= PROVIDED ENTRIES =
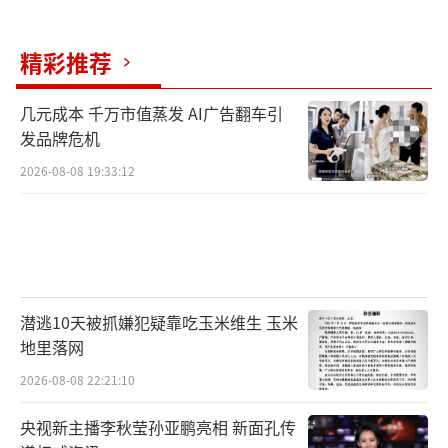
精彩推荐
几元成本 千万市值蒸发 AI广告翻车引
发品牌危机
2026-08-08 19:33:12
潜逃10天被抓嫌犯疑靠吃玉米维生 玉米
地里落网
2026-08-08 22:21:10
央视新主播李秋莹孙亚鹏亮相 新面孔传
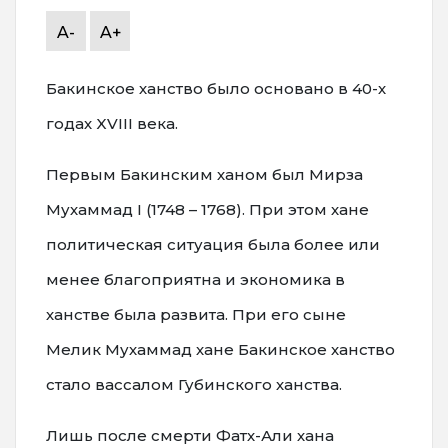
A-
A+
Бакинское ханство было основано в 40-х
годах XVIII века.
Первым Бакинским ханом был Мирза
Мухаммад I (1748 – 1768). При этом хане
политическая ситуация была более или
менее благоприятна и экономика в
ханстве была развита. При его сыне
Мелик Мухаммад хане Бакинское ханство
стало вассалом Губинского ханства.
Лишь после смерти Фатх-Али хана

= PROBLEM DESCRIPTION =
Print each record as it appears above, dropping every picture from the copy.

= ANSWER =
精彩推荐
几元成本 千万市值蒸发 AI广告翻车引
发品牌危机
2026-08-08 19:33:12
潜逃10天被抓嫌犯疑靠吃玉米维生 玉米
地里落网
2026-08-08 22:21:10
央视新主播李秋莹孙亚鹏亮相 新面孔传
A-
A+
Бакинское ханство было основано в 40-х
годах XVIII века.
Первым Бакинским ханом был Мирза
Мухаммад I (1748 – 1768). При этом хане
политическая ситуация была более или
менее благоприятна и экономика в
ханстве была развита. При его сыне
Мелик Мухаммад хане Бакинское ханство
стало вассалом Губинского ханства.
Лишь после смерти Фатх-Али хана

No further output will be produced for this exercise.